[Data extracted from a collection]
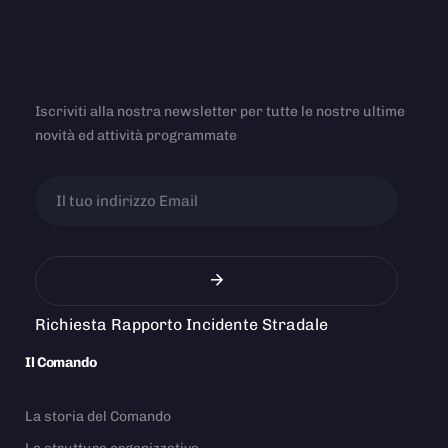
Iscriviti alla nostra newsletter per tutte le nostre ultime
novità ed attività programmate
Richiesta Rapporto Incidente Stradale
Il Comando
La storia del Comando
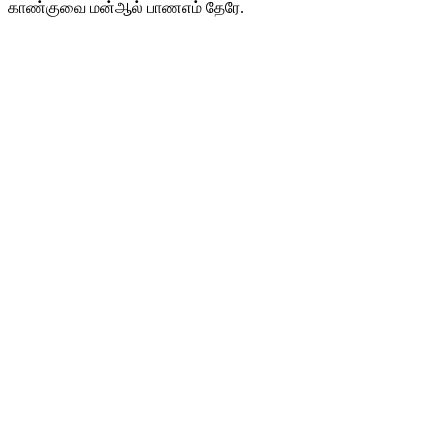
காண்குவை மன்ஆல் பாணஎம் தேரே.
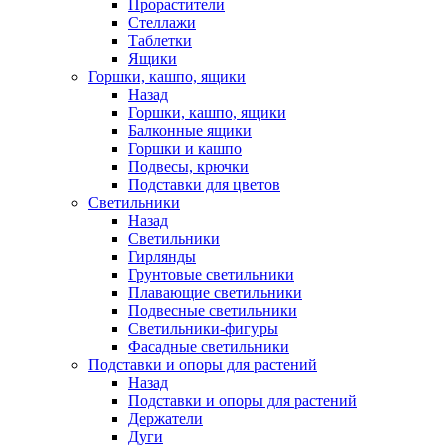
Прорастители
Стеллажи
Таблетки
Ящики
Горшки, кашпо, ящики
Назад
Горшки, кашпо, ящики
Балконные ящики
Горшки и кашпо
Подвесы, крючки
Подставки для цветов
Светильники
Назад
Светильники
Гирлянды
Грунтовые светильники
Плавающие светильники
Подвесные светильники
Светильники-фигуры
Фасадные светильники
Подставки и опоры для растений
Назад
Подставки и опоры для растений
Держатели
Дуги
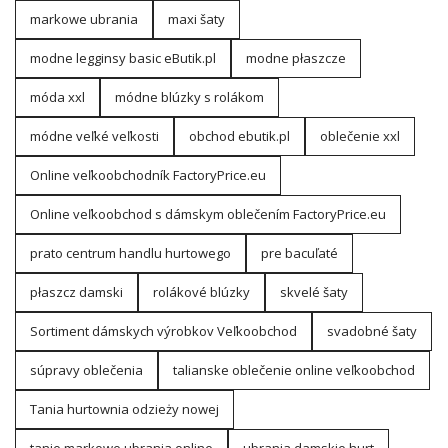
markowe ubrania
maxi šaty
modne legginsy basic eButik.pl
modne płaszcze
móda xxl
módne blúzky s rolákom
módne veľké veľkosti
obchod ebutik.pl
oblečenie xxl
Online veľkoobchodník FactoryPrice.eu
Online veľkoobchod s dámskym oblečením FactoryPrice.eu
prato centrum handlu hurtowego
pre bacuľaté
płaszcz damski
rolákové blúzky
skvelé šaty
Sortiment dámskych výrobkov Veľkoobchod
svadobné šaty
súpravy oblečenia
talianske oblečenie online veľkoobchod
Tania hurtownia odzieży nowej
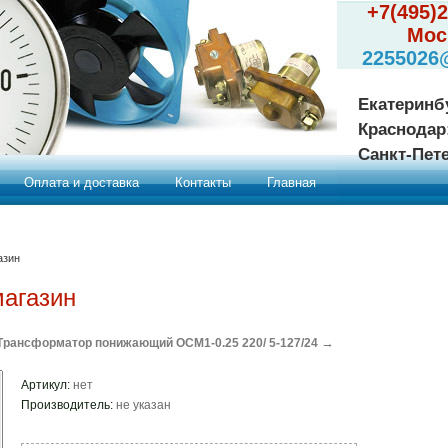
+7(495)
Мос
2255026
Екатеринб
Краснодар
Санкт-Пет
Оплата и доставка
Контакты
Главная
азин
магазин
→
Трансформатор понижающий ОСМ1-0.25 220/ 5-127/24
Артикул:
нет
Производитель:
не указан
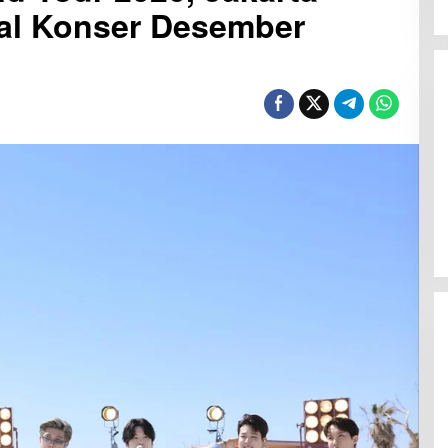
al Konser Desember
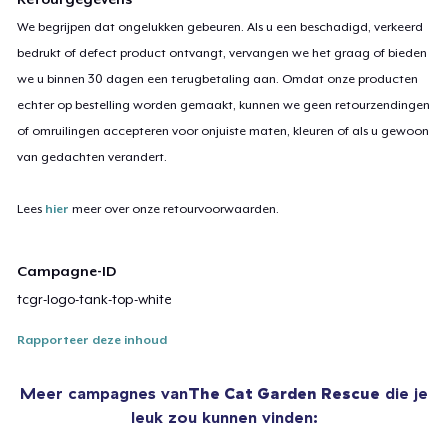
We begrijpen dat ongelukken gebeuren. Als u een beschadigd, verkeerd
bedrukt of defect product ontvangt, vervangen we het graag of bieden
we u binnen 30 dagen een terugbetaling aan. Omdat onze producten
echter op bestelling worden gemaakt, kunnen we geen retourzendingen
of omruilingen accepteren voor onjuiste maten, kleuren of als u gewoon
van gedachten verandert.
Lees
hier
meer over onze retourvoorwaarden.
Campagne-ID
tcgr-logo-tank-top-white
Rapporteer deze inhoud
Meer campagnes van
The Cat Garden Rescue
die je
leuk zou kunnen vinden:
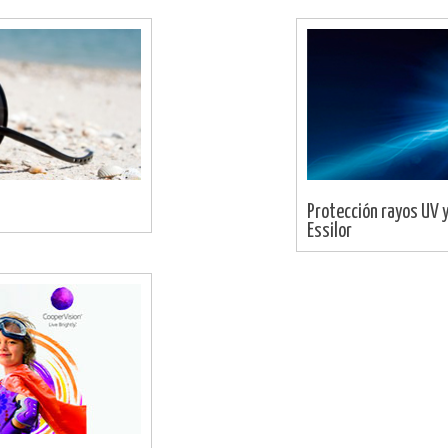
Protección rayos UV y
Essilor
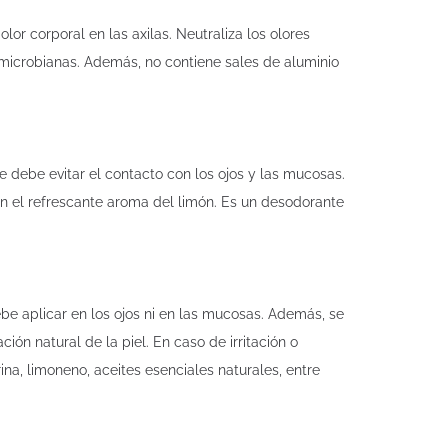
lor corporal en las axilas. Neutraliza los olores
microbianas. Además, no contiene sales de aluminio
e debe evitar el contacto con los ojos y las mucosas.
on el refrescante aroma del limón. Es un desodorante
be aplicar en los ojos ni en las mucosas. Además, se
ón natural de la piel. En caso de irritación o
ina, limoneno, aceites esenciales naturales, entre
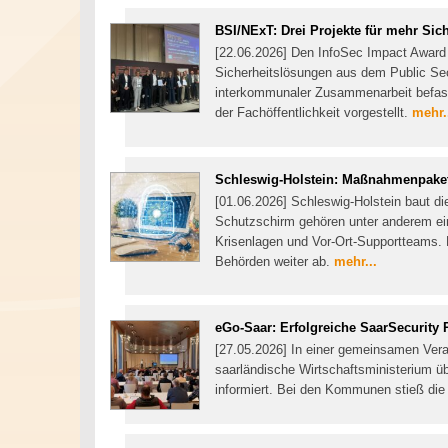
BSI/NExT: Drei Projekte für mehr Sich
[22.06.2026] Den InfoSec Impact Award 
Sicherheitslösungen aus dem Public Sect
interkommunaler Zusammenarbeit befasse
der Fachöffentlichkeit vorgestellt.
mehr.
Schleswig-Holstein: Maßnahmenpaket 
[01.06.2026] Schleswig-Holstein baut 
Schutzschirm gehören unter anderem ei
Krisenlagen und Vor-Ort-Supportteams. D
Behörden weiter ab.
mehr...
eGo-Saar: Erfolgreiche SaarSecurit
[27.05.2026] In einer gemeinsamen Ver
saarländische Wirtschaftsministerium üb
informiert. Bei den Kommunen stieß d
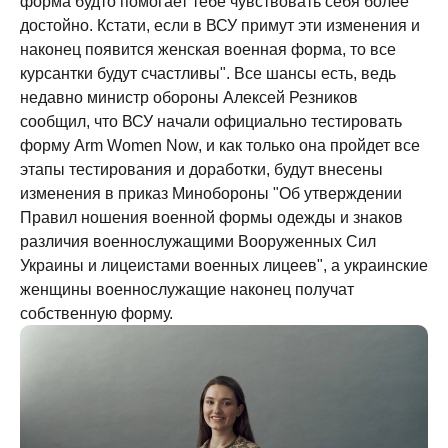
форма будто помогает тебе чувствовать себя более
достойно. Кстати, если в ВСУ примут эти изменения и
наконец появится женская военная форма, то все
курсантки будут счастливы". Все шансы есть, ведь
недавно министр обороны Алексей Резников
сообщил, что ВСУ начали официально тестировать
форму Arm Women Now, и как только она пройдет все
этапы тестирования и доработки, будут внесены
изменения в приказ Минобороны "Об утверждении
Правил ношения военной формы одежды и знаков
различия военнослужащими Вооруженных Сил
Украины и лицеистами военных лицеев", а украинские
женщины военнослужащие наконец получат
собственную форму.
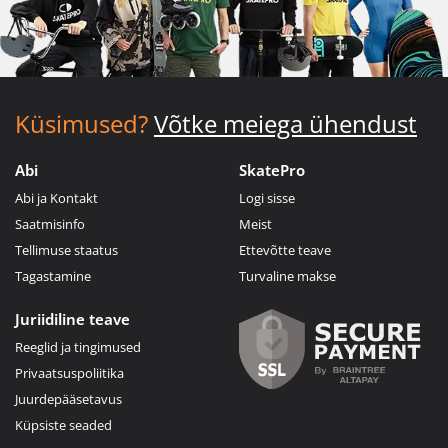
Küsimused?
Võtke meiega ühendust
Abi
SkatePro
Abi ja Kontakt
Logi sisse
Saatmisinfo
Meist
Tellimuse staatus
Ettevõtte teave
Tagastamine
Turvaline makse
Juriidiline teave
Reeglid ja tingimused
Privaatsuspoliitika
Juurdepääsetavus
Küpsiste seaded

#### [Exercise directions]
Reproduce exactly, with no pictures, the lines above from the one holding "meer over onze retourvoorwaarden." to the one holding "изменения в приказ", inclusive.

#### [Answer for this exercise]
meer over onze retourvoorwaarden.
Campagne-ID
tcgr-logo-tank-top-white
Rapporteer deze inhoud
Meer campagnes van
The Cat Garden Rescue
die je
leuk zou kunnen vinden:
Protección rayos UV y
Essilor
lor corporal en las axilas. Neutraliza los olores
microbianas. Además, no contiene sales de aluminio
e debe evitar el contacto con los ojos y las mucosas.
on el refrescante aroma del limón. Es un desodorante
be aplicar en los ojos ni en las mucosas. Además, se
ón natural de la piel. En caso de irritación o
ina, limoneno, aceites esenciales naturales, entre
BSI/NExT: Drei Projekte für mehr Sich
[22.06.2026] Den InfoSec Impact Award 
Sicherheitslösungen aus dem Public Sect
interkommunaler Zusammenarbeit befasse
der Fachöffentlichkeit vorgestellt.
mehr.
Schleswig-Holstein: Maßnahmenpaket 
[01.06.2026] Schleswig-Holstein baut 
Schutzschirm gehören unter anderem ei
Krisenlagen und Vor-Ort-Supportteams. D
Behörden weiter ab.
mehr...
eGo-Saar: Erfolgreiche SaarSecurit
[27.05.2026] In einer gemeinsamen Ver
saarländische Wirtschaftsministerium üb
informiert. Bei den Kommunen stieß d
форма будто помогает тебе чувствовать себя более
достойно. Кстати, если в ВСУ примут эти изменения и
наконец появится женская военная форма, то все
курсантки будут счастливы". Все шансы есть, ведь
недавно министр обороны Алексей Резников
сообщил, что ВСУ начали официально тестировать
форму Arm Women Now, и как только она пройдет все
этапы тестирования и доработки, будут внесены
изменения в приказ Минобороны "Об утверждении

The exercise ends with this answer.